Hans Küng, prêtre et théologien rebelle (5) - L’interminable débat
NDLR : Suite à la publication du Tome II des Mémoires de Hans Küng, je vous propose une analyse de son livre. Compte tenu de sa longueur, nous vous la présentons sous forme d’une série de onze articles intitulée « Hans Küng, prêtre et théologien rebelle ».
Vatican I continue de hanter notre rebelle triomphant qui accuse l'Église d'avoir été "cimentée par l'absolutisme romain, la Primauté du Pape et la ridicule infaillibilité" (p.328). Alors s'enclenche un très long débat avec Rome, où Küng n'a qu'une idée en tête: "sous le signe de la raison et de l'Évangile", mais surtout pas "sous le signe du dogme, du catéchisme et de l'autorité", il prétend vouloir "dialoguer" avec Rome pour faire passer ses idées. Il affirme dans ses livres sur l'infaillibilité que l'Église peut se tromper (p.333) et qu'elle n'a surtout pas le monopole de la Vérité (p.332). Il égratigne au passage "la supposée assistance de l'Esprit Saint" (p.334) et proclame que "l'infaillibilité constitue le plus grand obstacle au mouvement œcuménique" (p.335). Il exige la "reconnaissance mutuelle des ministères d'Église" (protestant, anglican, orthodoxe) et leur reconnaissance sacramentelle (p.341-342), pendant que les accusations d'hérésie se multiplient contre lui.
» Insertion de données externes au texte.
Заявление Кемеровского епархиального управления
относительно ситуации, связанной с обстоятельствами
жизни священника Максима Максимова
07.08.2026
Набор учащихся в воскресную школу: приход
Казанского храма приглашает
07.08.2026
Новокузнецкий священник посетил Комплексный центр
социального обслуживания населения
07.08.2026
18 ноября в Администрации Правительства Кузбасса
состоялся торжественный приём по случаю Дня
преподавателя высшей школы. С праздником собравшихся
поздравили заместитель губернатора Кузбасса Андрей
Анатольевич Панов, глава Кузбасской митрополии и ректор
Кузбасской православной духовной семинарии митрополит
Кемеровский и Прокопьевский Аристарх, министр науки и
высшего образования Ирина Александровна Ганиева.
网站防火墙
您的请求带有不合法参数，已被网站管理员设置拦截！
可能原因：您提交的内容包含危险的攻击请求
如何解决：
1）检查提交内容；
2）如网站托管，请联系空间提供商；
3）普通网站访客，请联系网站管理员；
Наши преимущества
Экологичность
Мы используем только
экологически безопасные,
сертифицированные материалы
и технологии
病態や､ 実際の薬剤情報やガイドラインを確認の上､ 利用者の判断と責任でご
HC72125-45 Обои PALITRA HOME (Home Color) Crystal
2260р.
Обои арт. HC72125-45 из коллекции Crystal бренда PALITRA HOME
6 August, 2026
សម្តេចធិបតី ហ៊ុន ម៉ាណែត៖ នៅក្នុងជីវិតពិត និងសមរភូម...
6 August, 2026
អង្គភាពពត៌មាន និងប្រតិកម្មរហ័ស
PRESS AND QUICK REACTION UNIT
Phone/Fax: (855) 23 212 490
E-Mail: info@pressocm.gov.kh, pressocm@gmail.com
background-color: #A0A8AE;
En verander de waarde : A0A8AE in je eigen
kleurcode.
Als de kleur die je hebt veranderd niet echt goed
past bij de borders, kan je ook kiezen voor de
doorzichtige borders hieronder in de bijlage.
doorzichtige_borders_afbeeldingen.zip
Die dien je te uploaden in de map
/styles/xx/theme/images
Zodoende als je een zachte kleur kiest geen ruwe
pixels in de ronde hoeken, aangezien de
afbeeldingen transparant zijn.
Il va même jusqu'à remettre en question (p.345) le "caractère sacramentel, ce prétendu signe spirituel de l'ordination sacerdotale", pour les prêtres consacrés; ce serait "une invention (sic) de la doctrine latine d'Augustin", ajoutant que la "prétention de l'Église catholique romaine d'être la seule Église de Jésus-Christ, est une prétention monopolistique" (p.346).
Capituler?
Dans un long chapitre, Hans Küng tente d'expliquer comment on aurait voulu le faire capituler. Même son ami le cardinal Suenens, qui l'a souvent défendu, n'aurait pas su résister face à la Curie. Il en est résulté à ses yeux un cardinal "domestiqué" ayant "capitulé devant Rome". Il l'accuse alors de s'être réfugié dans le "charismatisme et la mariolâtrie" (p.353), des mouvements conservateurs qui ont selon lui "la bénédiction du Pape et de l'Opus Dei" (p.356).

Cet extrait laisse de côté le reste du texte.